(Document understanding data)
^^^^^^^^^^^^^^^^

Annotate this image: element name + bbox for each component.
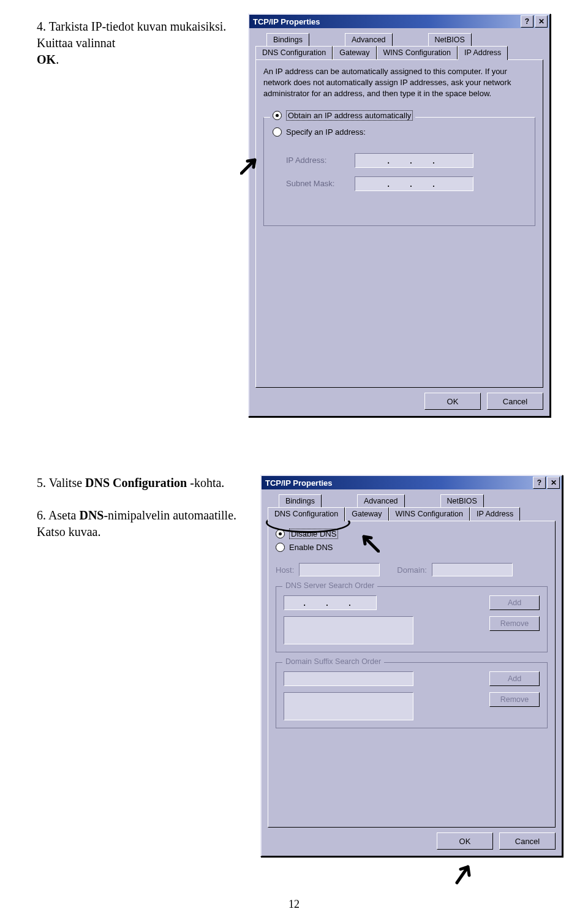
suffix-list[interactable] xyxy=(284,692,413,720)
host-input[interactable] xyxy=(299,563,380,576)
domain-suffix-search-order-label: Domain Suffix Search Order xyxy=(282,657,384,666)
dns-ip-input[interactable]: . . . xyxy=(284,595,377,610)
ip-address-input[interactable]: . . . xyxy=(355,153,473,168)
step5-a: Valitse xyxy=(46,476,85,489)
page-number: 12 xyxy=(288,898,300,911)
tcpip-properties-dialog-ip: TCP/IP Properties ? ✕ Bindings Advanced … xyxy=(248,13,551,417)
annotation-arrow-icon xyxy=(453,861,478,889)
tab-bindings[interactable]: Bindings xyxy=(279,494,322,507)
step5-c: -kohta. xyxy=(187,476,224,489)
domain-suffix-search-order-group: Domain Suffix Search Order Add Remove xyxy=(276,662,548,728)
step6-a: Aseta xyxy=(46,508,79,522)
step5-num: 5. xyxy=(37,476,46,489)
help-icon: ? xyxy=(537,478,541,487)
tab-strip: Bindings Advanced NetBIOS DNS Configurat… xyxy=(268,494,556,828)
instruction-step-6: 6. Aseta DNS-nimipalvelin automaatille. … xyxy=(37,507,239,540)
cancel-button[interactable]: Cancel xyxy=(487,393,543,410)
close-button[interactable]: ✕ xyxy=(535,15,548,28)
tab-ip-address[interactable]: IP Address xyxy=(470,507,520,521)
dns-server-list[interactable] xyxy=(284,616,413,644)
step6-b: DNS xyxy=(79,508,104,522)
instruction-step-4: 4. Tarkista IP-tiedot kuvan mukaisiksi. … xyxy=(37,18,239,68)
radio-specify-ip[interactable]: Specify an IP address: xyxy=(270,127,368,137)
tab-netbios[interactable]: NetBIOS xyxy=(440,494,484,507)
help-button[interactable]: ? xyxy=(533,477,546,489)
tab-wins-configuration[interactable]: WINS Configuration xyxy=(389,507,470,521)
subnet-mask-label: Subnet Mask: xyxy=(286,179,355,188)
dns-add-button[interactable]: Add xyxy=(489,595,540,610)
radio-disable-dns[interactable]: Disable DNS xyxy=(276,529,548,539)
suffix-remove-button[interactable]: Remove xyxy=(489,692,540,707)
radio-obtain-auto[interactable]: Obtain an IP address automatically xyxy=(270,110,415,121)
dns-server-search-order-label: DNS Server Search Order xyxy=(282,581,377,590)
ip-address-label: IP Address: xyxy=(286,156,355,165)
close-icon: ✕ xyxy=(538,17,545,26)
tab-advanced[interactable]: Advanced xyxy=(357,494,405,507)
ok-button[interactable]: OK xyxy=(424,393,481,410)
radio-enable-dns[interactable]: Enable DNS xyxy=(276,543,548,552)
step4-dot: . xyxy=(56,53,59,66)
domain-label: Domain: xyxy=(397,565,426,575)
help-button[interactable]: ? xyxy=(521,15,533,28)
radio-dot-icon xyxy=(276,529,285,538)
suffix-add-button[interactable]: Add xyxy=(489,671,540,686)
host-label: Host: xyxy=(276,565,294,575)
tab-netbios[interactable]: NetBIOS xyxy=(428,33,472,46)
instruction-step-5: 5. Valitse DNS Configuration -kohta. xyxy=(37,475,239,491)
tab-gateway[interactable]: Gateway xyxy=(345,507,388,521)
titlebar[interactable]: TCP/IP Properties ? ✕ xyxy=(262,476,562,489)
tab-wins-configuration[interactable]: WINS Configuration xyxy=(377,46,458,59)
tab-strip: Bindings Advanced NetBIOS DNS Configurat… xyxy=(255,33,543,388)
radio-dot-icon xyxy=(276,543,285,552)
dialog-title: TCP/IP Properties xyxy=(253,17,320,26)
titlebar[interactable]: TCP/IP Properties ? ✕ xyxy=(249,15,549,28)
cancel-button[interactable]: Cancel xyxy=(499,832,556,850)
close-button[interactable]: ✕ xyxy=(547,477,560,489)
radio-dot-icon xyxy=(273,127,282,137)
close-icon: ✕ xyxy=(551,478,557,487)
dns-server-search-order-group: DNS Server Search Order . . . Add Remove xyxy=(276,586,548,652)
tab-bindings[interactable]: Bindings xyxy=(266,33,309,46)
dialog-title: TCP/IP Properties xyxy=(265,478,333,488)
tab-gateway[interactable]: Gateway xyxy=(333,46,376,59)
step5-b: DNS Configuration xyxy=(85,476,187,489)
step4-text-a: Tarkista IP-tiedot kuvan mukaisiksi. Kui… xyxy=(37,20,226,50)
step4-num: 4. xyxy=(37,20,46,33)
tab-dns-configuration[interactable]: DNS Configuration xyxy=(255,46,333,59)
dns-remove-button[interactable]: Remove xyxy=(489,616,540,631)
step6-num: 6. xyxy=(37,508,46,522)
tcpip-properties-dialog-dns: TCP/IP Properties ? ✕ Bindings Advanced … xyxy=(260,475,563,857)
ip-description: An IP address can be automatically assig… xyxy=(263,66,535,100)
step4-ok: OK xyxy=(37,53,56,66)
radio-dot-icon xyxy=(273,111,282,120)
subnet-mask-input[interactable]: . . . xyxy=(355,176,473,191)
tab-dns-configuration[interactable]: DNS Configuration xyxy=(268,507,345,521)
tab-advanced[interactable]: Advanced xyxy=(345,33,393,46)
suffix-input[interactable] xyxy=(284,671,413,686)
domain-input[interactable] xyxy=(432,563,513,576)
tab-ip-address[interactable]: IP Address xyxy=(458,46,508,60)
ok-button[interactable]: OK xyxy=(437,832,493,850)
help-icon: ? xyxy=(525,17,529,26)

^^^^^^^^^^^^^^^^

▶ [EXERCISE DETAILS]:
Every line above in which the word "Bindings" occurs is to be copied.

▶ [SOLUTION TO THIS EXERCISE]:
tcpip-properties-dialog-ip: TCP/IP Properties ? ✕ Bindings Advanced … xyxy=(248,13,551,417)
tab-bindings[interactable]: Bindings xyxy=(279,494,322,507)
tab-strip: Bindings Advanced NetBIOS DNS Configurat… xyxy=(268,494,556,828)
tab-strip: Bindings Advanced NetBIOS DNS Configurat… xyxy=(255,33,543,388)
tab-bindings[interactable]: Bindings xyxy=(266,33,309,46)
tcpip-properties-dialog-dns: TCP/IP Properties ? ✕ Bindings Advanced … xyxy=(260,475,563,857)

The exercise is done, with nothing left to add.